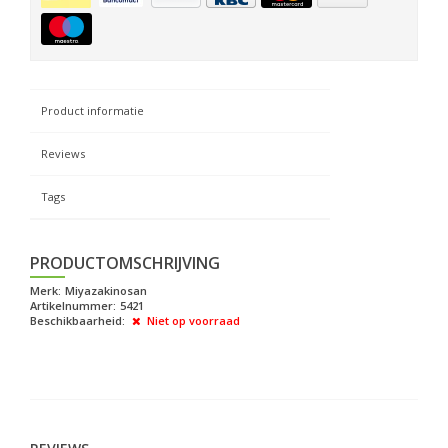
Product informatie
Reviews
Tags
PRODUCTOMSCHRIJVING
Merk:
Miyazakinosan
Artikelnummer:
5421
Beschikbaarheid:
Niet op voorraad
※ ※ ※
> AIM OF THE EXERCISE:
An exact reproduction of the material above is needed, without its pictures.

> THE COMPLETED TASK:
Product informatie
Reviews
Tags
PRODUCTOMSCHRIJVING
Merk:
Miyazakinosan
Artikelnummer:
5421
Beschikbaarheid:
Niet op voorraad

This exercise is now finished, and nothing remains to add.